Numa conjuntura de elevação dos preços de alguns itens, e com a continuidade da geração de empregos e do crescimento da massa salarial (6,7% em 2012), que permite que os trabalhadores, especialmente os localizados na base da pirâmide salarial, possam continuar consumindo, é normal que haja uma pressão nos preços. É relevante observar que, mesmo com a redução dos juros a patamares historicamente baixos em 2012, a inflação permaneceu em nível inferior ao ano anterior.

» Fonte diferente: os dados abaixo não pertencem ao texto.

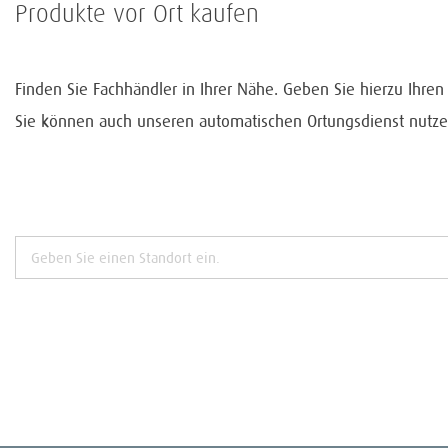
Produkte vor Ort kaufen
Finden Sie Fachhändler in Ihrer Nähe. Geben Sie hierzu Ihre
Sie können auch unseren automatischen Ortungsdienst nutze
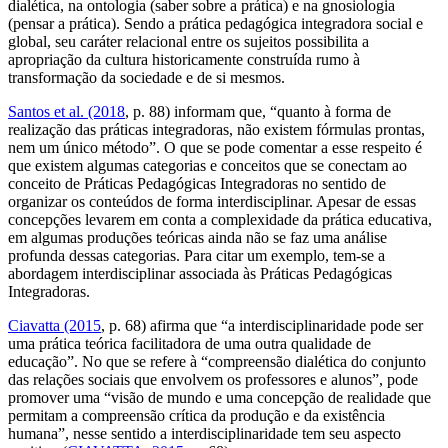
dialética, na ontologia (saber sobre a prática) e na gnosiologia
(pensar a prática). Sendo a prática pedagógica integradora social e
global, seu caráter relacional entre os sujeitos possibilita a
apropriação da cultura historicamente construída rumo à
transformação da sociedade e de si mesmos.
Santos
et al.
(2018
, p. 88) informam que, “quanto à forma de
realização das práticas integradoras, não existem fórmulas prontas,
nem um único método”. O que se pode comentar a esse respeito é
que existem algumas categorias e conceitos que se conectam ao
conceito de Práticas Pedagógicas Integradoras no sentido de
organizar os conteúdos de forma interdisciplinar. Apesar de essas
concepções levarem em conta a complexidade da prática educativa,
em algumas produções teóricas ainda não se faz uma análise
profunda dessas categorias. Para citar um exemplo, tem-se a
abordagem interdisciplinar associada às Práticas Pedagógicas
Integradoras.
Ciavatta (2015
, p. 68) afirma que “a interdisciplinaridade pode ser
uma prática teórica facilitadora de uma outra qualidade de
educação”. No que se refere à “compreensão dialética do conjunto
das relações sociais que envolvem os professores e alunos”, pode
promover uma “visão de mundo e uma concepção de realidade que
permitam a compreensão crítica da produção e da existência
humana”, nesse sentido a interdisciplinaridade tem seu aspecto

Apesar da grande preocupação que o governo vem demonstrando com o problema inflacionário (correta e necessária) dificilmente o combate à elevação dos preços será centrado num só vetor, especialmente no aumento dos juros. Podem ser usadas, por exemplo, a ampliação das renúncias fiscais decorrentes de desonerações da folha de salários e o governo já anunciou a desoneração de impostos dos produtos que compõem a cesta básica. Ademais, os preços dos alimentos já deram uma aliviada em fevereiro, como mostram os dados da cesta básica calculada pelo DIEESE. Outros fatores importantes é que, em fevereiro, teremos o impacto “cheio” da redução dos preços nas contas de luz em todo o Brasil e a previsão é de safra agrícola recorde neste ano, o que também alivia as pressões inflacionárias. O importante, no debate sobre o aumento da inflação é separar as causas efetivas do fenômeno, do jogo de cena de alguns, que agem como se o país tivesse perdido o controle dos preços, com o inconfessável objetivo de pressionar pela elevação dos juros para melhorar os seus ganhos.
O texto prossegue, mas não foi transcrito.